How is the Process able to identify between existing and new records?
Every record has some unique way to identify the record. It chould be the SKU or Product Code, or a combination of both, or the file name in case of an image etc.
The system is configured to identify the record by its primary id's and then on UPDATE it simply updates the fields that are not configured to be primary.
During UPDATE what if I have changes any of the primary id fields?
The system will consider it to be a new record, and complain that you are trying to update a records that does not even exist and hence you should insert it first.
I pressed PROCESS but nothing happened
The click may not have been proper. Click it again. The progress bar will start showing a loading icon the moment the process actually starts. If you do not see any loading icon means the process never started.
Should I wait infront of my computer, if a process takes long?
No, as mentioned the ETL process does not run on your machine. It runs on the server. If you have the process ID you can even shut the window and wait for the email. If you get no email or information, you can check with the super admin.
If the Excel has some columns present and some not, what will happen?Excel is partially updated column wise
It depends. Some columns are mandatory while some are not. Again what is mandatory depends on INSERT or UPDATE. UPDATE is more lenient. The columns that are mandatory are different for each project. You can check with the developer or admin.
Is there a way of bulk updating details of products without the master sheet?
One can use the admin panel to do manual updates, but thats an inefficient process for multiple products.
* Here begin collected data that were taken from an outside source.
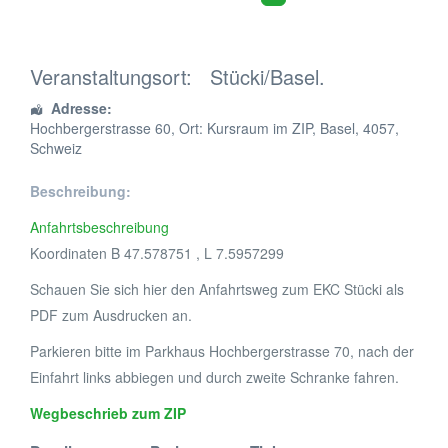
Veranstaltungsort:
Stücki/Basel.
Adresse:
Hochbergerstrasse 60
, Ort: Kursraum im ZIP,
Basel
,
4057
,
Schweiz
Beschreibung:
Anfahrtsbeschreibung
Koordinaten B 47.578751 , L 7.5957299
Schauen Sie sich hier den Anfahrtsweg zum EKC Stücki als
PDF zum Ausdrucken an.
Parkieren bitte im Parkhaus Hochbergerstrasse 70, nach der
Einfahrt links abbiegen und durch zweite Schranke fahren.
Wegbeschrieb zum ZIP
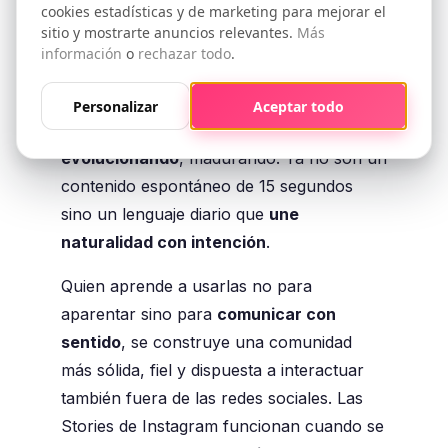
de Instagram como
cookies estadísticas y de marketing para mejorar el
sitio y mostrarte anuncios relevantes.
Más
lenguaje diario
información
o
rechazar todo
.
Las Stories no están perdiendo
Personalizar
Aceptar todo
importancia sino que simplemente están
evolucionando
, madurando. Ya no son un
contenido espontáneo de 15 segundos
sino un lenguaje diario que
une
naturalidad con intención
.
Quien aprende a usarlas no para
aparentar sino para
comunicar con
sentido
, se construye una comunidad
más sólida, fiel y dispuesta a interactuar
también fuera de las redes sociales. Las
Stories de Instagram funcionan cuando se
There is nothing really recognized as a "Master List". However if you are not regularly maintaining your excel, you can always export products from the Catalog Listing. The catalog export, available in Catalog section, is designed to export in the format the ETL import works. So one can simply export, modify and re-upload via ETL.
Would it work if we entered the SKU code or the style number and just the categories that need to be updated in an excel sheet and upload that?
By default you have one ETL upload format in which all the necessary fields should be provided for update. However we can create alternative formats if for any reason you want to reduce columns or reduce the amount of data available for someone uploading a particular sheet. An example could be a simple 2 column sheet with SKU code and Inventory position and nothing else. That is possible but is not part of the standard set of Readers as such requirements are project based. Though if needed its not difficult to accomplish.
For import what file formats are supported?
Excel (XLS, XSLS), CSV (Comma Separated Values). Though by default applications are configured and tested to work straight with Excel (XLS).